WHAT IS NEEDED =>
Reproduce the records in full. Alter nothing.

EXERCISE MATERIALS =>
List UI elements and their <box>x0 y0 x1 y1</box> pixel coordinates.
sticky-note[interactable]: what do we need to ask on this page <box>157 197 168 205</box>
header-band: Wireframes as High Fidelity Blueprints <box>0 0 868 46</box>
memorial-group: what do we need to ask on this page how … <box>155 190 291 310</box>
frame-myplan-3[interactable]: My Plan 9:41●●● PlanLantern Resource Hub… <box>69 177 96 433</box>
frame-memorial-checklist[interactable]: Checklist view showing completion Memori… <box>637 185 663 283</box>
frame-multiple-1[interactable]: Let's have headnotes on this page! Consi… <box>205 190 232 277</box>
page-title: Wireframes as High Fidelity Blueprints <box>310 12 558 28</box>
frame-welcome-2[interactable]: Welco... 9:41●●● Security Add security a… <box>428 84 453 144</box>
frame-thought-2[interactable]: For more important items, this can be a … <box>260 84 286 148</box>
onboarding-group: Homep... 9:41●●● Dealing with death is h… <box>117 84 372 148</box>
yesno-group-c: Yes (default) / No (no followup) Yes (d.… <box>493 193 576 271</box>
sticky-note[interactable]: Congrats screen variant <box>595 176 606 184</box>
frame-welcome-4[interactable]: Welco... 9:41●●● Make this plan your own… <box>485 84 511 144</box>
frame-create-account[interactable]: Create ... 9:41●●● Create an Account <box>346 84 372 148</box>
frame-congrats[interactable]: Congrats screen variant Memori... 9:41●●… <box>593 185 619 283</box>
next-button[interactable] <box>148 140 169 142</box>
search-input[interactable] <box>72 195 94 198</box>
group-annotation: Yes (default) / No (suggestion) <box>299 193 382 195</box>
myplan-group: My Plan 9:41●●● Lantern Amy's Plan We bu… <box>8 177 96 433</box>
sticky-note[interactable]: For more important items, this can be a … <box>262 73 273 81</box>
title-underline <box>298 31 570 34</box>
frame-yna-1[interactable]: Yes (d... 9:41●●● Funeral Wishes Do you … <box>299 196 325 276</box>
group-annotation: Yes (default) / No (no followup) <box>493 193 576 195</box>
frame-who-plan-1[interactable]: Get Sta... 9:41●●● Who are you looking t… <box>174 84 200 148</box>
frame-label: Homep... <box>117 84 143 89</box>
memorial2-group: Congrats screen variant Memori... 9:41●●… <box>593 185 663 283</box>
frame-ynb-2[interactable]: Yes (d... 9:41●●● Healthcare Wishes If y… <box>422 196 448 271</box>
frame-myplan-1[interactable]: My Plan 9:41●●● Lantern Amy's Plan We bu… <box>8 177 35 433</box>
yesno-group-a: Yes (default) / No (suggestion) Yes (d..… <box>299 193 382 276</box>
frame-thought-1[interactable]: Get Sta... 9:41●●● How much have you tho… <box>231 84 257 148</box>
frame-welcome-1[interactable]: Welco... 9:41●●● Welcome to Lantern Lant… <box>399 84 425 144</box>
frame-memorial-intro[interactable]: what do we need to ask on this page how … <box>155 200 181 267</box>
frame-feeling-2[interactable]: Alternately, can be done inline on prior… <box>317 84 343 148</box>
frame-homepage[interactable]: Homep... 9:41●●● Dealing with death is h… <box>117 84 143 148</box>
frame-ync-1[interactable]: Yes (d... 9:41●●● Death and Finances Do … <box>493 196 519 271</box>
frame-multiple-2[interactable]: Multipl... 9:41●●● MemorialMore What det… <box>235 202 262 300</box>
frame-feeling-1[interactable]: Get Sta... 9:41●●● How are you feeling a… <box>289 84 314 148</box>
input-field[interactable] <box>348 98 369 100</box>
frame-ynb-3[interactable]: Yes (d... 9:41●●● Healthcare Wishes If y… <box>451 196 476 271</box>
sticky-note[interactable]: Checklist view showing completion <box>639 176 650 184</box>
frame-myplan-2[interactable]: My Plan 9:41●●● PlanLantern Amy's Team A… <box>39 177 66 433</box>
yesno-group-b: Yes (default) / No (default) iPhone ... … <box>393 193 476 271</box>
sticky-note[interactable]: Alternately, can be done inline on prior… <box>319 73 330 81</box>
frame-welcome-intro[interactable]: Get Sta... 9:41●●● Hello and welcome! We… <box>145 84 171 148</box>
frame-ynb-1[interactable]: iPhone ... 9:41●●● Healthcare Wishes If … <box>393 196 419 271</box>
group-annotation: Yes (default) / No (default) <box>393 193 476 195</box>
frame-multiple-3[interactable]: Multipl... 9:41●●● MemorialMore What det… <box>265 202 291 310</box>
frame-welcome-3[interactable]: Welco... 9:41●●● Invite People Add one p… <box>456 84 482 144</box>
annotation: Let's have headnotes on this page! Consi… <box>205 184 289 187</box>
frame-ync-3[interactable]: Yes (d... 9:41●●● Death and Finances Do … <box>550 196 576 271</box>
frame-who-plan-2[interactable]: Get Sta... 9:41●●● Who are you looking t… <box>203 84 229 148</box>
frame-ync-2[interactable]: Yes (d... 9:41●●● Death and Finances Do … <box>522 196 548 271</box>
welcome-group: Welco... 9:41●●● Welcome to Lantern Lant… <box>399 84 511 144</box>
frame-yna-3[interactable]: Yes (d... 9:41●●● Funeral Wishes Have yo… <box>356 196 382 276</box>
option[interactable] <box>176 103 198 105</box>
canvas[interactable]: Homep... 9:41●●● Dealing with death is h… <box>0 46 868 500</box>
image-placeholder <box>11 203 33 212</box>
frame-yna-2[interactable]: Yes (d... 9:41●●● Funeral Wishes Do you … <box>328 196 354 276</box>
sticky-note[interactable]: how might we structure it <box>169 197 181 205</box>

RESPONSE TO THIS TASK =>
List UI elements and their <box>x0 y0 x1 y1</box> pixel coordinates.
sticky-note[interactable]: what do we need to ask on this page <box>157 197 168 205</box>
header-band: Wireframes as High Fidelity Blueprints <box>0 0 868 46</box>
memorial-group: what do we need to ask on this page how … <box>155 190 291 310</box>
frame-myplan-3[interactable]: My Plan 9:41●●● PlanLantern Resource Hub… <box>69 177 96 433</box>
frame-memorial-checklist[interactable]: Checklist view showing completion Memori… <box>637 185 663 283</box>
frame-multiple-1[interactable]: Let's have headnotes on this page! Consi… <box>205 190 232 277</box>
page-title: Wireframes as High Fidelity Blueprints <box>310 12 558 28</box>
frame-welcome-2[interactable]: Welco... 9:41●●● Security Add security a… <box>428 84 453 144</box>
frame-thought-2[interactable]: For more important items, this can be a … <box>260 84 286 148</box>
onboarding-group: Homep... 9:41●●● Dealing with death is h… <box>117 84 372 148</box>
yesno-group-c: Yes (default) / No (no followup) Yes (d.… <box>493 193 576 271</box>
sticky-note[interactable]: Congrats screen variant <box>595 176 606 184</box>
frame-welcome-4[interactable]: Welco... 9:41●●● Make this plan your own… <box>485 84 511 144</box>
frame-create-account[interactable]: Create ... 9:41●●● Create an Account <box>346 84 372 148</box>
frame-congrats[interactable]: Congrats screen variant Memori... 9:41●●… <box>593 185 619 283</box>
next-button[interactable] <box>148 140 169 142</box>
search-input[interactable] <box>72 195 94 198</box>
group-annotation: Yes (default) / No (suggestion) <box>299 193 382 195</box>
myplan-group: My Plan 9:41●●● Lantern Amy's Plan We bu… <box>8 177 96 433</box>
sticky-note[interactable]: For more important items, this can be a … <box>262 73 273 81</box>
title-underline <box>298 31 570 34</box>
frame-yna-1[interactable]: Yes (d... 9:41●●● Funeral Wishes Do you … <box>299 196 325 276</box>
group-annotation: Yes (default) / No (no followup) <box>493 193 576 195</box>
frame-who-plan-1[interactable]: Get Sta... 9:41●●● Who are you looking t… <box>174 84 200 148</box>
frame-label: Homep... <box>117 84 143 89</box>
memorial2-group: Congrats screen variant Memori... 9:41●●… <box>593 185 663 283</box>
frame-ynb-2[interactable]: Yes (d... 9:41●●● Healthcare Wishes If y… <box>422 196 448 271</box>
frame-myplan-1[interactable]: My Plan 9:41●●● Lantern Amy's Plan We bu… <box>8 177 35 433</box>
yesno-group-a: Yes (default) / No (suggestion) Yes (d..… <box>299 193 382 276</box>
frame-thought-1[interactable]: Get Sta... 9:41●●● How much have you tho… <box>231 84 257 148</box>
frame-welcome-1[interactable]: Welco... 9:41●●● Welcome to Lantern Lant… <box>399 84 425 144</box>
frame-memorial-intro[interactable]: what do we need to ask on this page how … <box>155 200 181 267</box>
frame-feeling-2[interactable]: Alternately, can be done inline on prior… <box>317 84 343 148</box>
frame-homepage[interactable]: Homep... 9:41●●● Dealing with death is h… <box>117 84 143 148</box>
frame-ync-1[interactable]: Yes (d... 9:41●●● Death and Finances Do … <box>493 196 519 271</box>
frame-multiple-2[interactable]: Multipl... 9:41●●● MemorialMore What det… <box>235 202 262 300</box>
frame-feeling-1[interactable]: Get Sta... 9:41●●● How are you feeling a… <box>289 84 314 148</box>
input-field[interactable] <box>348 98 369 100</box>
frame-ynb-3[interactable]: Yes (d... 9:41●●● Healthcare Wishes If y… <box>451 196 476 271</box>
sticky-note[interactable]: Checklist view showing completion <box>639 176 650 184</box>
frame-myplan-2[interactable]: My Plan 9:41●●● PlanLantern Amy's Team A… <box>39 177 66 433</box>
yesno-group-b: Yes (default) / No (default) iPhone ... … <box>393 193 476 271</box>
sticky-note[interactable]: Alternately, can be done inline on prior… <box>319 73 330 81</box>
frame-welcome-intro[interactable]: Get Sta... 9:41●●● Hello and welcome! We… <box>145 84 171 148</box>
frame-ynb-1[interactable]: iPhone ... 9:41●●● Healthcare Wishes If … <box>393 196 419 271</box>
group-annotation: Yes (default) / No (default) <box>393 193 476 195</box>
frame-multiple-3[interactable]: Multipl... 9:41●●● MemorialMore What det… <box>265 202 291 310</box>
frame-welcome-3[interactable]: Welco... 9:41●●● Invite People Add one p… <box>456 84 482 144</box>
annotation: Let's have headnotes on this page! Consi… <box>205 184 289 187</box>
frame-ync-3[interactable]: Yes (d... 9:41●●● Death and Finances Do … <box>550 196 576 271</box>
frame-who-plan-2[interactable]: Get Sta... 9:41●●● Who are you looking t… <box>203 84 229 148</box>
frame-ync-2[interactable]: Yes (d... 9:41●●● Death and Finances Do … <box>522 196 548 271</box>
welcome-group: Welco... 9:41●●● Welcome to Lantern Lant… <box>399 84 511 144</box>
frame-yna-3[interactable]: Yes (d... 9:41●●● Funeral Wishes Have yo… <box>356 196 382 276</box>
option[interactable] <box>176 103 198 105</box>
canvas[interactable]: Homep... 9:41●●● Dealing with death is h… <box>0 46 868 500</box>
image-placeholder <box>11 203 33 212</box>
frame-yna-2[interactable]: Yes (d... 9:41●●● Funeral Wishes Do you … <box>328 196 354 276</box>
sticky-note[interactable]: how might we structure it <box>169 197 181 205</box>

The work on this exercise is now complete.